§ **Input for this task**:

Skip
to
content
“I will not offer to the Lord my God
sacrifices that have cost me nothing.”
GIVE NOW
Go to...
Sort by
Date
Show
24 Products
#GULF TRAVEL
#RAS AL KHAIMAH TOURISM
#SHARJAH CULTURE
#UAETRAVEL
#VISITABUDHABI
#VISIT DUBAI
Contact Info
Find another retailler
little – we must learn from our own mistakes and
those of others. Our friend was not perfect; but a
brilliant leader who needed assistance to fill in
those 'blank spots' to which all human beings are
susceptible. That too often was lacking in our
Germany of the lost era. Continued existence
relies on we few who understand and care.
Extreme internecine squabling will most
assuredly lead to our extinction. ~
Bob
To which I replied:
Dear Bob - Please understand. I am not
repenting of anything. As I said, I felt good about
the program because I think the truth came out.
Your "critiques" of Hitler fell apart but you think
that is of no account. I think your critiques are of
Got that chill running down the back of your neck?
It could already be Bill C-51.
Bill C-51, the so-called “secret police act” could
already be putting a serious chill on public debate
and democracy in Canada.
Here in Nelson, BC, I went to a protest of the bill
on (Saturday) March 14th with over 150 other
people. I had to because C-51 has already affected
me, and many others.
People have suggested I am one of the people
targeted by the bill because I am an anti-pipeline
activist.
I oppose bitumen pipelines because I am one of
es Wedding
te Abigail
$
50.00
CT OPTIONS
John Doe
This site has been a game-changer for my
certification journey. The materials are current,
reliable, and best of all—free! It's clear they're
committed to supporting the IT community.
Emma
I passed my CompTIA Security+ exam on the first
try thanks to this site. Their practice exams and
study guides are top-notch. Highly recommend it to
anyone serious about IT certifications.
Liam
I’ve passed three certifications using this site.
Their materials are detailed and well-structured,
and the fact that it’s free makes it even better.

--

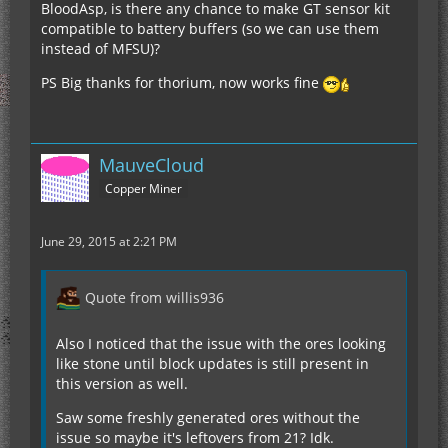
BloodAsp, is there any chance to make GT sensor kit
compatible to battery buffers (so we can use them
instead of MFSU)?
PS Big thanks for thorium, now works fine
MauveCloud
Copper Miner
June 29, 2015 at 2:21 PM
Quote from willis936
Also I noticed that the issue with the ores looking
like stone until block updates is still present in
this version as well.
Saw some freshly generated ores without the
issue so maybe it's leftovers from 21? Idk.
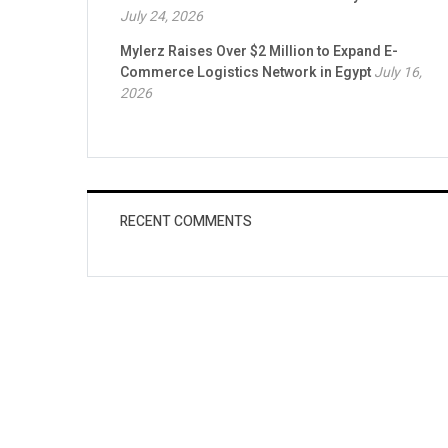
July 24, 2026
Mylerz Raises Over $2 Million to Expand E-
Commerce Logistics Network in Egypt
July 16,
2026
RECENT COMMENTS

§ **The task**: All that should be written out is the stretch of lines above between the one holding "on (Saturday) March 14th with over 150 other" and the one holding "I’ve passed three", inclusive, exactly as given.

§ **Answer**:
on (Saturday) March 14th with over 150 other
people. I had to because C-51 has already affected
me, and many others.
People have suggested I am one of the people
targeted by the bill because I am an anti-pipeline
activist.
I oppose bitumen pipelines because I am one of
es Wedding
te Abigail
$
50.00
CT OPTIONS
John Doe
This site has been a game-changer for my
certification journey. The materials are current,
reliable, and best of all—free! It's clear they're
committed to supporting the IT community.
Emma
I passed my CompTIA Security+ exam on the first
try thanks to this site. Their practice exams and
study guides are top-notch. Highly recommend it to
anyone serious about IT certifications.
Liam
I’ve passed three certifications using this site.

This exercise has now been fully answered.